The Momentum for Integrating Collections and Ecological Research: Expanding Collections Stakeholders and Imagining Future Data Needs

by Deborah Paul, Libby Ellwood, Christina Alba, Larry Page
with contributions from our speakers: Dave Tazik, Jennifer McGuire, Anna Monfils, Barry Sinervo, and Elizabeth Martin; and from some participants present at this symposium including (at least): Vince Smith, Mary Klein, Herrick Brown, and Jason Knouft

‘What do we need to leave behind today to position our future selves for success?’

The Integrating Collections and Ecological Research (ICER) working group began after last year’s ADBC Summit 2016. Some of our goals are to look at how the collections community can better meet the data needs of ecologists, how we can disseminate relevant research-ready data to ecologists, and to gather and share current and compelling uses of collections data serving ecological research and conservation needs.

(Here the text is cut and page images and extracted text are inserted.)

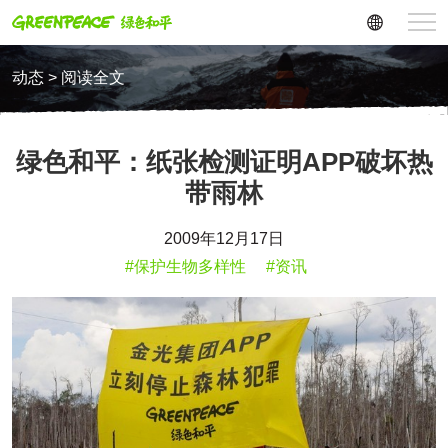
动态 > 阅读全文
绿色和平：纸张检测证明APP破坏热
带雨林
2009年12月17日
#保护生物多样性
#资讯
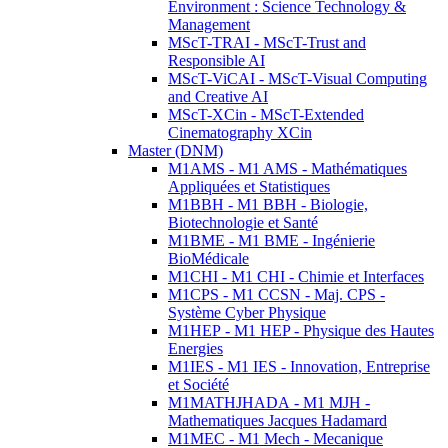
Environment : Science Technology &
Management
MScT-TRAI - MScT-Trust and
Responsible AI
MScT-ViCAI - MScT-Visual Computing
and Creative AI
MScT-XCin - MScT-Extended
Cinematography XCin
Master (DNM)
M1AMS - M1 AMS - Mathématiques
Appliquées et Statistiques
M1BBH - M1 BBH - Biologie,
Biotechnologie et Santé
M1BME - M1 BME - Ingénierie
BioMédicale
M1CHI - M1 CHI - Chimie et Interfaces
M1CPS - M1 CCSN - Maj. CPS -
Système Cyber Physique
M1HEP - M1 HEP - Physique des Hautes
Energies
M1IES - M1 IES - Innovation, Entreprise
et Société
M1MATHJHADA - M1 MJH -
Mathematiques Jacques Hadamard
M1MEC - M1 Mech - Mecanique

At this year’s ADBC Summit 2017, the ICER group assembled a half-day symposium bringing together five speakers to connect the visions of the collections, ecology, and conservation communities: Integrating Collections, Ecological Research and Conservation. We invited speakers to share how they use collections data in their ecological research, and to include some of the challenges in using this information. Specifically, we asked our presenters:

How to reach more ecologists
Which ecological groups specifically are well-suited to using collections data, in your experience?
What data are missing from collections data that, if collected in the future, would make collections data better for ecologists?
Your ideas for more potential stakeholders / consumers of collections data
Software / hardware / skills / knowledge needed to facilitate this enhanced collaboration between collections and ecology.

Background.

Anticipating current and future data needs of researchers requires us to gather and synthesize diverse input and insights. Today’s ecologists evaluating current practices suggest changes in standards of practice for both researchers and scientific collections (Morrison et al. 2017; Ward et al. 2015; Schilthuizen et al. 2015, Pyke et al. 2009). Morrison et al. (2017) present several questions to frame planning for future needs, including:

What information regarding past species distributions, environmental conditions, and human- environmental interactions should we collect and analyze to inform today’s management of natural and cultural resources?
What kinds of data, specimens, and other objects should we gather in the years ahead to establish a baseline for future comparison?
How could we systematize and streamline the collection of [high] priority data streams?
What kinds of partnerships are needed to collect, receive, and curate specimens and samples from the place and resources of interest?
Can we build a constituency for further investment by publicizing examples of how archived materials have been valuable in resource management decisions?
‘What do we need to leave behind today to position our future selves for success?’ An interdisciplinary workshop may be a productive way of elucidating priorities.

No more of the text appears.